Symptoms range from mild to severe and can appear at any time, from infancy to old age. They may include anaemia (low haemoglobin), tiredness (fatigue), easy bruising and a tendency to bleed.
An enlarged spleen and liver with a protruding stomach may also occur as well as bone pain, loss of bone strength and density with an increased risk of fractures.
People with Gaucher disease lack sufficient activity of an enzyme called glucocerebrosidase.
This enzyme helps the body to break down worn-out cells and as a result, a fatty substance called glucocerebroside accumulates usually in the spleen, liver, bone marrow, rarely in the lungs and in some types of Gaucher disease in the central nervous system.
The most common form of Gaucher disease (type 1) affects 1 in 100,000 of the general population but 1 in 850 of people of Jewish (Ashkenazi) descent. Not all those who inherit the mutated genes for this disorder will show symptoms.

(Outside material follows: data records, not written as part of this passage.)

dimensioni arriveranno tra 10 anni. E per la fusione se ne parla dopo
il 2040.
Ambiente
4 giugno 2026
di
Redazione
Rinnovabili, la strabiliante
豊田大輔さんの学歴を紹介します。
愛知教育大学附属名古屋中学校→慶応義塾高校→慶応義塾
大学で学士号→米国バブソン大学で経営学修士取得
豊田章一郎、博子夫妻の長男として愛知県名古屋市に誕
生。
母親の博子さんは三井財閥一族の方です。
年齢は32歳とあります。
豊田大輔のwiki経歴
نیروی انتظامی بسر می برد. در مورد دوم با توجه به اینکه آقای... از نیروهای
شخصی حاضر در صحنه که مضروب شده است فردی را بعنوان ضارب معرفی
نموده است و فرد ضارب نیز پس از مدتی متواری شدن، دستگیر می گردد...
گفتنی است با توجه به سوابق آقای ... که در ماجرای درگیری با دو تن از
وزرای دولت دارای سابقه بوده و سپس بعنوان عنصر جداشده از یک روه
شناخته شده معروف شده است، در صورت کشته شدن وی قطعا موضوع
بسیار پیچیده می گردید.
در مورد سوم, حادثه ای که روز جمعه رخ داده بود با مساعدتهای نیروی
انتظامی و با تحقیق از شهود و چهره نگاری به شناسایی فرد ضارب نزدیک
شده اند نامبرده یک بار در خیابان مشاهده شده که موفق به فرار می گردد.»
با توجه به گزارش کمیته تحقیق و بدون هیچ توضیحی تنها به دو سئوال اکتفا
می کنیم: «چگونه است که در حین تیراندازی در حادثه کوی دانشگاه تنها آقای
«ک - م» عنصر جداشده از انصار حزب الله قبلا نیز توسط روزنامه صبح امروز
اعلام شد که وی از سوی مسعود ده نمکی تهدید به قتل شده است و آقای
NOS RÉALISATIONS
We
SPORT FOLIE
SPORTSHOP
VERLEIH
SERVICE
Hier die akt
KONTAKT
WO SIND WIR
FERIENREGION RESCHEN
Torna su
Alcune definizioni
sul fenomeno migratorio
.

In the rare Neuronopathic (types 2 and 3) Gaucher disease, neurological symptoms occur which include an eye movement disorder (oculomotor apraxia),
unsteadiness (ataxia), fits (seizures), some impairment of thinking (cognitive) and the way the brain handles sounds (central auditory process disorder). Children with type 2 Gaucher disease usually die within the first few years of life.